*** Block opens ***

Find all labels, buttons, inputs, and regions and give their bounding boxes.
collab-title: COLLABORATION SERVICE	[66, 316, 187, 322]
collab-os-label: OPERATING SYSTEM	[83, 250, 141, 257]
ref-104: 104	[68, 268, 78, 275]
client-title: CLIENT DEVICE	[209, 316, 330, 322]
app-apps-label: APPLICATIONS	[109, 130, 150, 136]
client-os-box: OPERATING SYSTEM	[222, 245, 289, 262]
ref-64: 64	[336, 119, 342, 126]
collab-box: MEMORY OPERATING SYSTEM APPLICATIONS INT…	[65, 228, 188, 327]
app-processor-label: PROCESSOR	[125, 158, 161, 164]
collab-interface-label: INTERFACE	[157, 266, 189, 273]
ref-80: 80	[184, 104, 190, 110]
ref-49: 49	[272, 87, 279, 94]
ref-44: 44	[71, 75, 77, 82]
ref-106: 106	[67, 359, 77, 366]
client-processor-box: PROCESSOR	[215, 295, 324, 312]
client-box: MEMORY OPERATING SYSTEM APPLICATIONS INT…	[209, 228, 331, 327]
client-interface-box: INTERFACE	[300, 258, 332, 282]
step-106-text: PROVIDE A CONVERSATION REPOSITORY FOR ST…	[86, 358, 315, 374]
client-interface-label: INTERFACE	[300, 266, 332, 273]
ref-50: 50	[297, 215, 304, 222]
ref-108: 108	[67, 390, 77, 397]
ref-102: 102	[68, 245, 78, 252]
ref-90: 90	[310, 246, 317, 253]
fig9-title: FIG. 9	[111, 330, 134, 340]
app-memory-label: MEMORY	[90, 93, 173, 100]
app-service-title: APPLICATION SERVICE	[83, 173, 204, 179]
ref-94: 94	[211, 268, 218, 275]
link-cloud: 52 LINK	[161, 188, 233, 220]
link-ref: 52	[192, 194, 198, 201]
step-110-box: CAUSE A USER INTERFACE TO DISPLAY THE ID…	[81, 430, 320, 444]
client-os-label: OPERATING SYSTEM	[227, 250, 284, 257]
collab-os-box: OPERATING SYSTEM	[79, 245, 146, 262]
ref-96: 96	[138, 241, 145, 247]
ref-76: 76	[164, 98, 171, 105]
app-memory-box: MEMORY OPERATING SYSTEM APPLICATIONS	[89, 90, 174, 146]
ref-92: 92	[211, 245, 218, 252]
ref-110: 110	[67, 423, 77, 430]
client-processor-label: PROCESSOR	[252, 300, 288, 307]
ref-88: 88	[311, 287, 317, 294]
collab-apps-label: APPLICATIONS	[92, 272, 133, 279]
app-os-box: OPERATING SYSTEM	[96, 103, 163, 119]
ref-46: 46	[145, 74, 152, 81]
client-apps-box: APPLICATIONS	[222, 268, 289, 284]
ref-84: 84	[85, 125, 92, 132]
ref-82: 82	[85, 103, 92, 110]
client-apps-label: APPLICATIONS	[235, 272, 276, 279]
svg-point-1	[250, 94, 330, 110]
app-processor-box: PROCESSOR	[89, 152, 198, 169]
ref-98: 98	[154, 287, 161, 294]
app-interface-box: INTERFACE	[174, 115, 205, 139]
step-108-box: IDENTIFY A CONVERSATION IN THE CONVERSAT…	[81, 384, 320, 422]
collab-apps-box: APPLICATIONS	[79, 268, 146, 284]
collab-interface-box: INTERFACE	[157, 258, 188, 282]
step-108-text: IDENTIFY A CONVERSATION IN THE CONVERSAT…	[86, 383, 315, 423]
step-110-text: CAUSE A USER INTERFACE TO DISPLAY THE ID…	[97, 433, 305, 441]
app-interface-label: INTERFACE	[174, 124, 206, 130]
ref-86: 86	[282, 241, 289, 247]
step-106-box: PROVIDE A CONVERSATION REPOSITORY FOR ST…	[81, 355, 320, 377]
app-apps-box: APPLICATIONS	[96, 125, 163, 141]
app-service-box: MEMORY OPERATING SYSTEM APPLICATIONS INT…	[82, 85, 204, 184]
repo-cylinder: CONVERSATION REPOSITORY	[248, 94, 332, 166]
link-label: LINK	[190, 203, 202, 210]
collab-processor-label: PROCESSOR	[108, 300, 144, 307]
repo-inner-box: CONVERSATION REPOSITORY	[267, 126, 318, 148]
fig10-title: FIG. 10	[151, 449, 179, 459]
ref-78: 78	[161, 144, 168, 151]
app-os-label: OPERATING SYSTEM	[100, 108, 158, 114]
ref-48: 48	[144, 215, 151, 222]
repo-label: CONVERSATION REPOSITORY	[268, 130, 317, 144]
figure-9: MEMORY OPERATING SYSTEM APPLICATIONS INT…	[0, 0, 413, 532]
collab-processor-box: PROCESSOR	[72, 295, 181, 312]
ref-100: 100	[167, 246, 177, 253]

*** Block closes ***

DESCRIPTION OF THE TASK>
Could you return the lines in the entries above that contain "PROVIDE"?

RESULT FOR THIS EXERCISE>
step-106-text: PROVIDE A CONVERSATION REPOSITORY FOR ST…	[86, 358, 315, 374]
step-106-box: PROVIDE A CONVERSATION REPOSITORY FOR ST…	[81, 355, 320, 377]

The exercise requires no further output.